I thanked Jess for the recommendation and proceeded to tell her that it brought back memories of my old best friend, Dirty Dave, and how depressed he was during his divorce.  He had married this little bit of a bitch girl who had no forehead and talked in decibels that made your face reverberate.  I was under that impression that no one was good enough to marry my best friend.  Well, maybe except Becky, of the luminous breasts.  Becky was so cool in the 70’s she wore a white dress to a wedding of a friend and you could see her dark nipples through the material.  The guys were all made of wood that day, I’m sure.

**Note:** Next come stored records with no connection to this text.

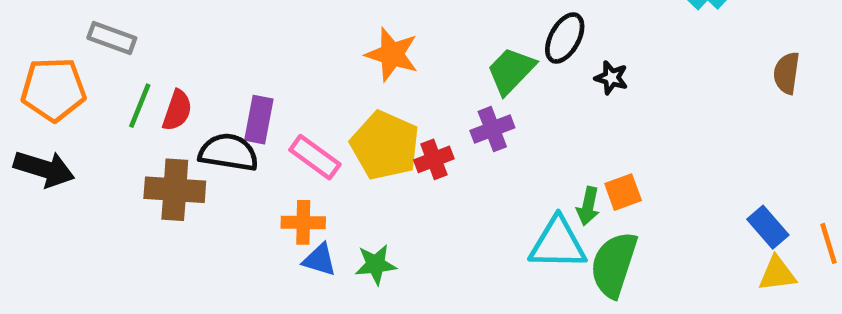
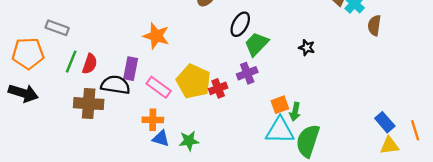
black ellipse: (565, 38) -> (240, 24), moved
orange star: (392, 54) -> (156, 36), moved
brown semicircle: (787, 73) -> (374, 25), moved
orange square: (623, 192) -> (280, 105), moved

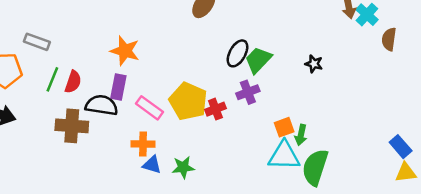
black ellipse: (240, 24) -> (237, 53), moved
orange star: (156, 36) -> (125, 51), moved

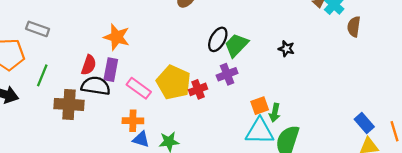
green line: (52, 79) -> (42, 75), moved
red semicircle: (73, 82) -> (89, 65), moved

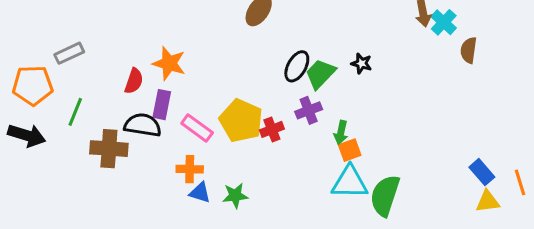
gray rectangle: (38, 29) -> (69, 53), turned -45
black star: (286, 49) -> (361, 63), moved
red semicircle: (89, 65) -> (134, 81), moved
green arrow: (275, 113) -> (341, 132), moved

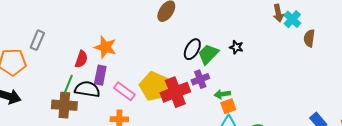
gray rectangle: (69, 53) -> (37, 40), turned -42
green line: (75, 112) -> (68, 84), moved
red cross: (272, 129) -> (175, 92), size x1.8
green arrow: (341, 132) -> (222, 94), turned 70

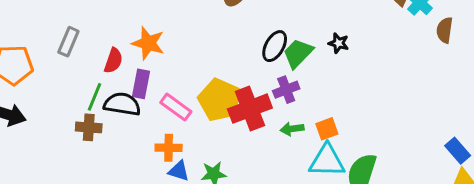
gray rectangle: (37, 40) -> (68, 42), moved
green arrow: (222, 94) -> (292, 129), moved
brown cross: (64, 105) -> (89, 127), size x0.7

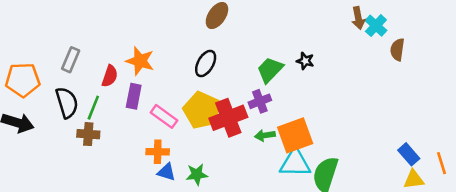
black ellipse: (275, 46) -> (206, 63), moved
black semicircle: (122, 104) -> (67, 103), moved, turned 64
orange square: (327, 129) -> (295, 135), size x1.8

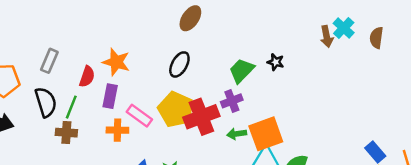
brown arrow: (358, 18) -> (327, 36), moved
brown semicircle: (397, 50) -> (376, 38), moved
orange cross: (158, 152) -> (117, 130), moved

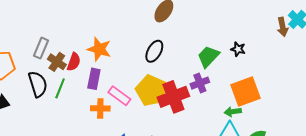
brown cross: (66, 133) -> (57, 62), moved, turned 30
green arrow: (237, 134) -> (233, 112), moved
orange square: (266, 134) -> (245, 92), moved

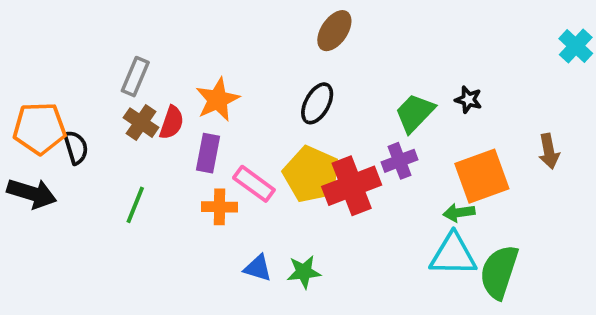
brown arrow: (283, 27) -> (549, 151), moved
gray rectangle: (41, 48) -> (135, 77), moved
orange star: (99, 49) -> (218, 100), turned 30
black semicircle: (38, 84) -> (76, 147), moved, size x0.7
green line: (60, 88) -> (135, 205), moved

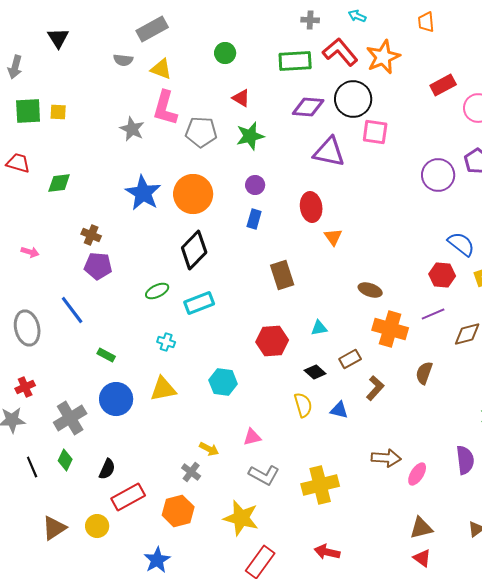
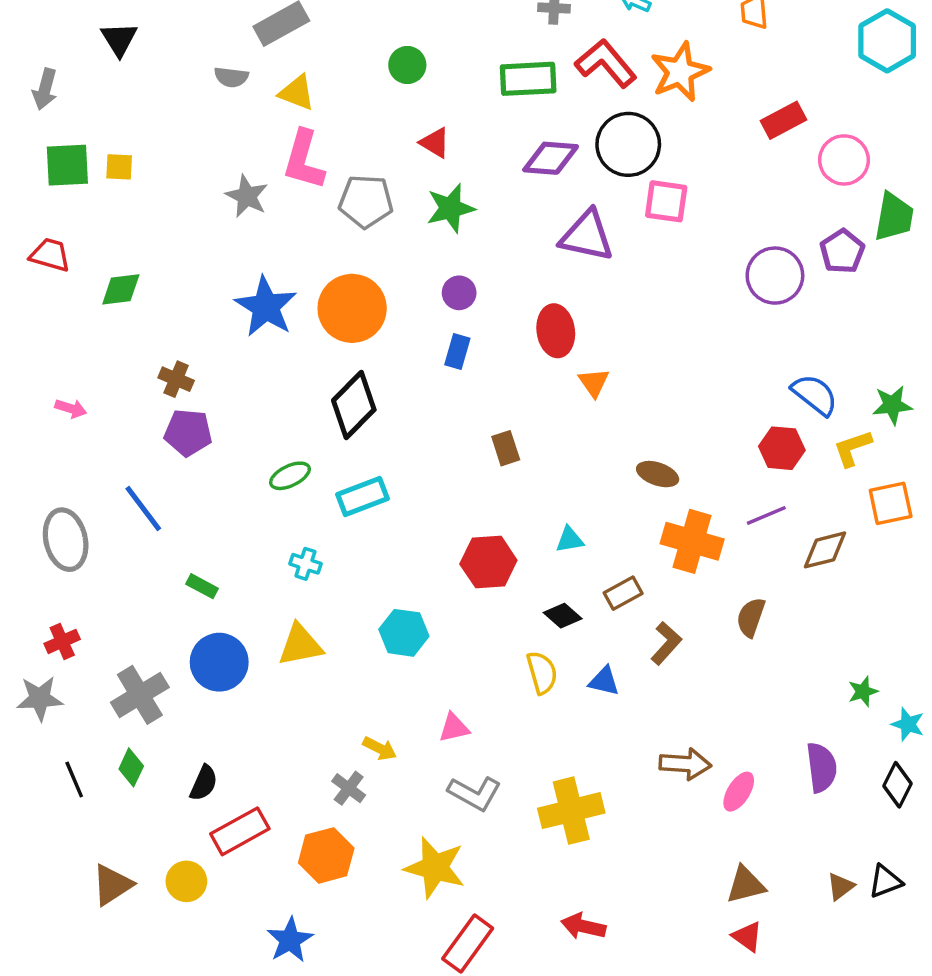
brown rectangle: (282, 275) -> (506, 448), size x0.7

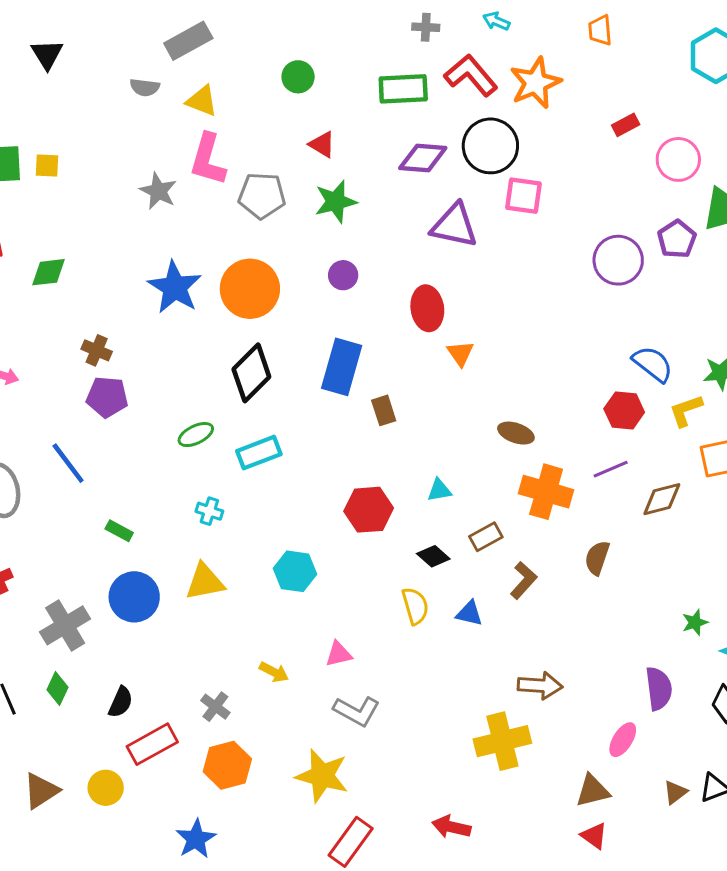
red rectangle: (784, 120) -> (626, 125), size x0.7
blue rectangle: (457, 351) -> (342, 367), moved, size x1.8
gray cross: (349, 788) -> (215, 707), moved
pink ellipse: (739, 792) -> (623, 740), moved
yellow cross: (571, 811) -> (502, 741), moved

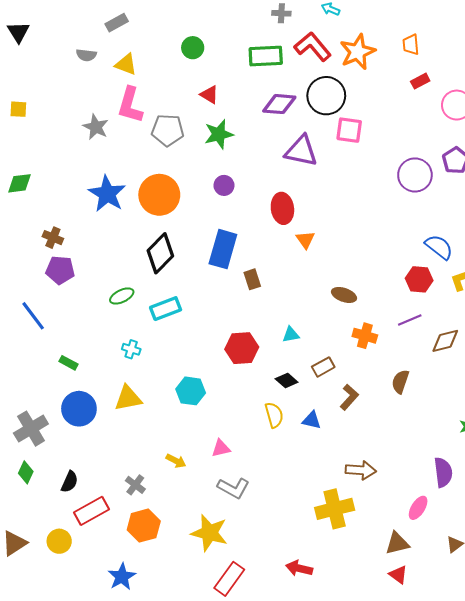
orange trapezoid: (600, 30) -> (411, 45), moved
gray rectangle: (188, 41) -> (117, 23), size x0.7
orange cross: (546, 492) -> (365, 336), size x0.7

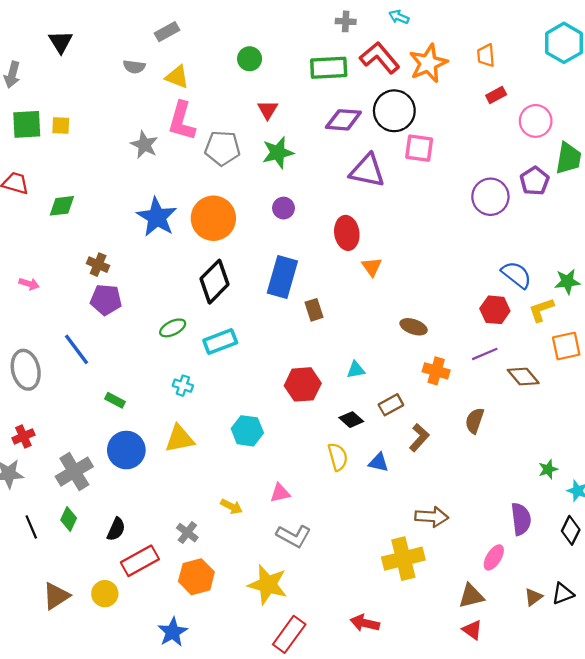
red triangle: (209, 95) -> (268, 110), turned 30
brown diamond: (445, 341) -> (523, 377), turned 64

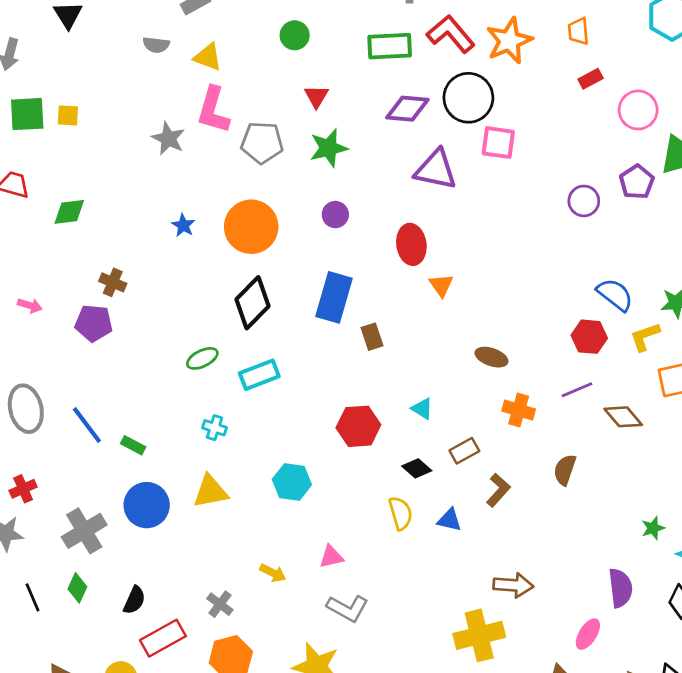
purple circle: (490, 197) -> (584, 201), size x0.7
blue star: (157, 217) -> (183, 225), size x0.5
purple pentagon: (106, 300) -> (94, 323), moved
blue line: (77, 349) -> (87, 425), moved
cyan triangle: (356, 370) -> (422, 409), turned 42

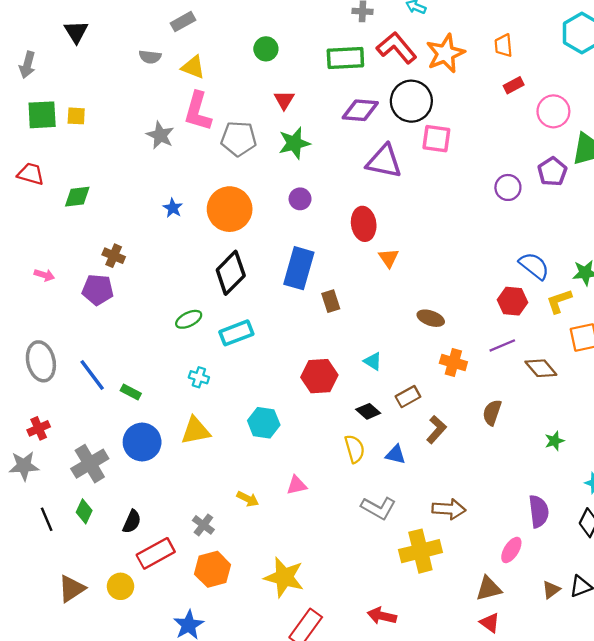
green star: (653, 528) -> (555, 441), moved
gray L-shape: (348, 608) -> (378, 508), moved

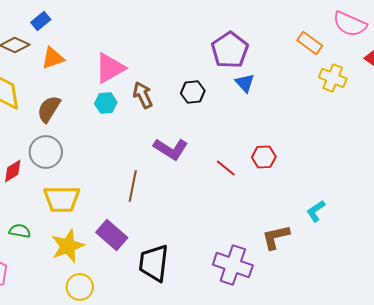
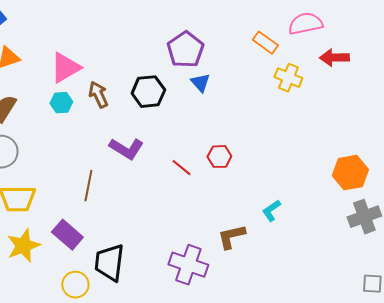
pink semicircle: (350, 24) -> (305, 24), turned 144
black hexagon: (193, 92) -> (148, 92), size x1.4
yellow circle: (80, 287) -> (75, 285), moved

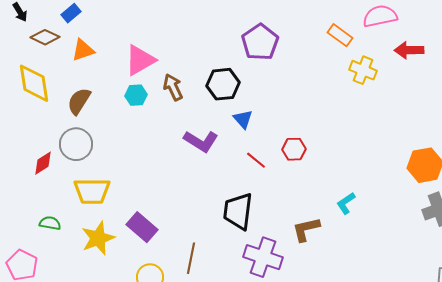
blue triangle: (200, 83) -> (243, 119), moved
brown line: (88, 186) -> (191, 258), moved
black trapezoid: (109, 263) -> (238, 211), moved

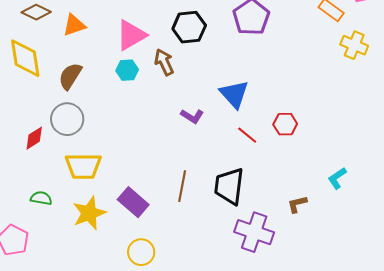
black hexagon: (223, 84) -> (189, 27), moved
blue triangle: (243, 119) -> (234, 94), size x1.5
purple L-shape: (201, 141) -> (192, 116), size x0.7
brown L-shape: (306, 229) -> (297, 204), size x0.7
brown line: (191, 258) -> (182, 186), moved

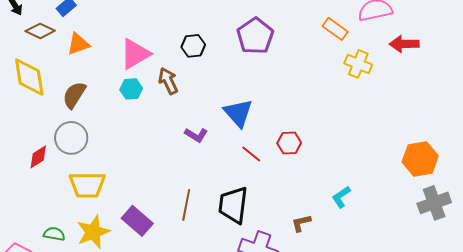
black hexagon: (189, 27) -> (193, 46), size x0.7
green semicircle: (41, 198) -> (54, 234), moved

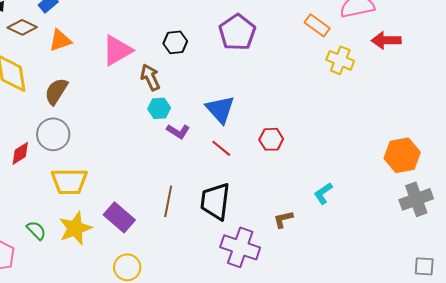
cyan hexagon: (131, 89) -> (159, 108), moved
red line: (251, 154) -> (221, 148), moved
green semicircle: (54, 234) -> (36, 230), turned 35

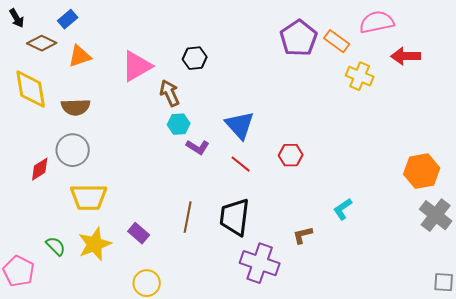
purple pentagon: (237, 32) -> (299, 38), moved
brown semicircle: (56, 91) -> (76, 107), turned -124
gray cross: (416, 199) -> (436, 215), turned -32
purple rectangle: (119, 217) -> (139, 233), size x0.7

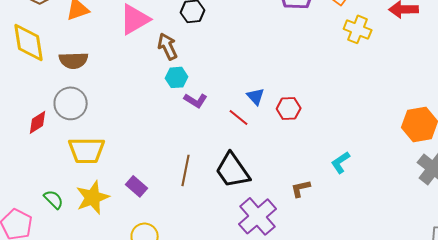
blue triangle: (240, 125) -> (256, 96), moved, size x0.6
black trapezoid: (235, 217) -> (233, 170), turned -42
purple cross: (260, 263) -> (258, 216), turned 30

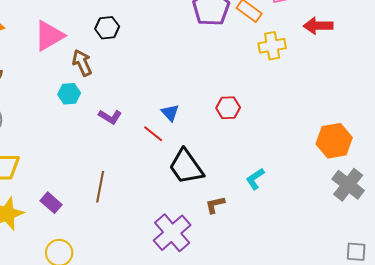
yellow cross: (358, 29) -> (272, 46), turned -32
cyan hexagon: (177, 77) -> (69, 94), moved
red hexagon: (289, 108) -> (228, 108), moved
black trapezoid: (233, 170) -> (186, 167), moved

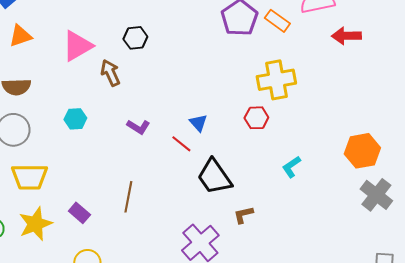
yellow cross: (272, 46) -> (276, 80), moved, size x1.4
cyan hexagon: (69, 94) -> (75, 119), moved
cyan L-shape: (255, 179) -> (291, 167), moved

But Becky would have nothing to do with Dave because he was, of course, Dirty.  He did not take kindly to bathing.  He was a carpenter by trade and his hands were coarse from working in the weather.  He had drastically bad sinuses and probably couldn’t smell himself.  In his last years he took to wearing this most ungodly smelling deodorant that was almost as bad as smelling his b.o.

Anyhow back to the divorce.  His little fairy bitch of a wife with no forehead decided that she wanted more out of life and decided to ditch Dave.  He was so sad.  I couldn’t believe my buddy who I couldn’t spend 10 minutes with without laughing my ass off.  (Oh dear, LMAO in the honest sense.)  But truly, he was so funny and had the greatest sense of humor.  On the day of his divorce he headed to a bar and happened upon one called “Fuck Off And Die”.  He bought a baseball hat and wore it to our house where he crashed for the night.

Ferb was so impressed with the hat that he bought it from Dave.  Dave needed money at the time.  (We have lots of photos with different people wearing the FOAD hat.)  Dave came around a lot during this divorce time.  You’d try to talk to him about something and he’d just say, “I don’t give a shit.”  So I got into a foul mood one evening and barked back that “I don’t give a shit either.”  It was presidential election time about then and Dave suggests that we run for President and Vice President on the “I Don’t Give A Shit”, party’s ticket.  We laughed so hard we cried.

He was a wonderful friend and I am so sorry that we lost him early.